In these blogs I have talked about Stanley Milgram and
Philip Zimbardo, who have shown how easily people submit to the authority of
other people and how they tend to behave cruelly if the situation is there and if
they have the power to do so. I referred also to Hannah Arendt, who has
dedicated an important part of her work to the question why people do what
other people tell them to do even if it should be clear that it’s morally wrong.
She called it the “banality of evil”. However, when reading Martha C.

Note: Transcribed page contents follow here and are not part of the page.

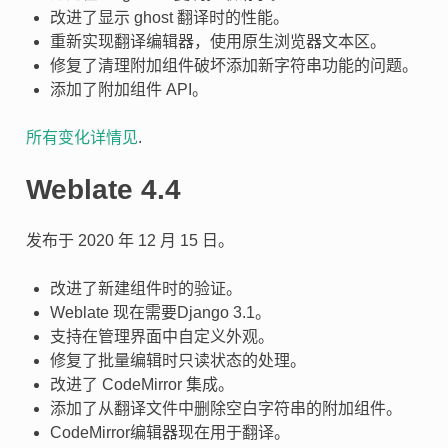
改进了显示 ghost 翻译时的性能。
重新实现翻译编辑器，使用原生浏览器文本区。
修复了清理附加组件破坏添加新字符串功能的问题。
添加了附加组件 API。
所有变化详情见
.
Weblate 4.4
发布于 2020 年 12 月 15 日。
改进了新建组件时的验证。
Weblate 现在需要Django 3.1。
支持在管理界面中自定义外观。
修复了批量编辑时只读状态的处理。
改进了 CodeMirror 集成。
添加了从翻译文件中删除空白字符串的附加组件。
CodeMirror编辑器现在用于翻译。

Nussbaum’s book Political Emotions I
realized that I didn’t mention at least one important researcher in this field,
to whom she dedicates several pages: Solomon Asch. There is no excuse that I
didn’t, for already during my study at the university I became acquainted with
his work. Even more, Asch’s work, which dates from 1955, is one of the most
famous studies on submission to authority and conformity. Although there were already
many studies on conformity then, Asch realized that their conclusions had not a
solid experimental base. That is what he wanted to provide with his
investigation. Here I’ll not discuss Asch’s study in detail but present only the
main lines.
The most striking result is that people tend to
conform to the majority, even if it is wrong. Asch studied small groups. One person
was the test subject and the others were accomplices of Asch. If all accomplices
gave the wrong answer to a test question, the test person tended to give the
wrong answer as well, even if it was clearly wrong. On purpose I write “tend”, for
unlike what some summaries of Asch’s experiments say, many test persons
answered independently. But at least a third gave way to group pressure. A
minority of that size can be more important than it seems on the face of it, if
one realizes that such a minority – the number of votes he received in a
parliamentary election – brought Hitler to power in 1933.

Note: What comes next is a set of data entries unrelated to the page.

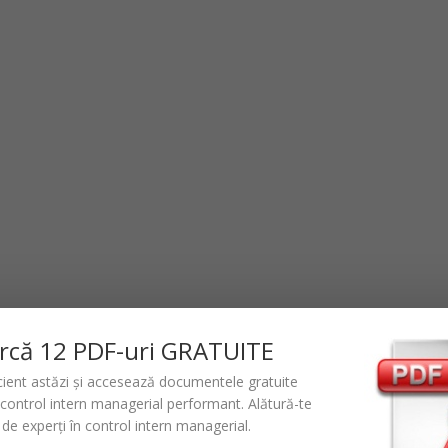
rc
ă
12 PDF-uri GRATUITE
icient astăzi și accesează documentele gratuite
control intern managerial performant
. Alătură-te
de experți în control intern managerial.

Asch subjected the testees not only to the group
pressure of one against all. For what would happen if the correct answer to a
test question was supported by at least one other person in the group, although
all other stooges of the researcher gave the false reply? Then we see that the
test person regains his independence: He (or she) answered again what was
correct. This remained so even if Asch’s accomplice who gave the right reply
left the group after a few tests with a good excuse (if he simply left without
an apparent reason, the test persons tended again to conform to the others left
on the questions that followed, even if all of them gave the wrong answers).

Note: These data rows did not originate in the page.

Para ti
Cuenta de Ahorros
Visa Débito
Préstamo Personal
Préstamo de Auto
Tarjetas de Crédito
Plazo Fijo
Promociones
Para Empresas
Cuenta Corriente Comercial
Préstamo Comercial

I think that Asch’s investigation is relevant when one
wants to know why people obey to authority and conform to the majority, even if
a society is not the same as a small group. The research gives insight into the
processes that make people cave to pressure, also if they know that the others
are wrong. Although there are always dissidents in a society, the pressure of
the majority who follows the leader or an authority can be so high that people comply.
On the other hand, just the presence of dissenters can be important:
Dissenters, especially when they are visible, can make that people make their
own choices and express them against a pressure to give way. It’s one of the
conclusions of Asch in his investigation. As Nussbaum puts it: “Group pressure
is dangerous under all circumstances, since it is an impediment to truth
telling. ... [Therefore] all decent societies have strong reasons to nourish
and reward dissent and critical thinking, both for its intrinsic importance and
for its effect on others” (p. 193). Or in Asch’s words: “Life in society
requires consensus as an indispensable condition. But consensus, to be
productive, requires that each individual contribute independently out of his
experience and insight. When consensus comes under the dominance of conformity,
the social process is polluted and the individual at the same time surrenders
the powers on which his functioning as a feeling and thinking being depends.”
Independent opinions are important plus
the possibility to express them freely and without fear of penalty of any kind,
including the pressure to conform.
Sources: Solomon Asch, “Opinion and Social Pressure”,
on website http://www.panarchy.org/asch/social.pressure.1955.html
.
Martha C. Nussbaum’s book Political Emotions. Why Love Matters for Justice. Cambridge, Mass.
etc.: Harvard University Press, 2013.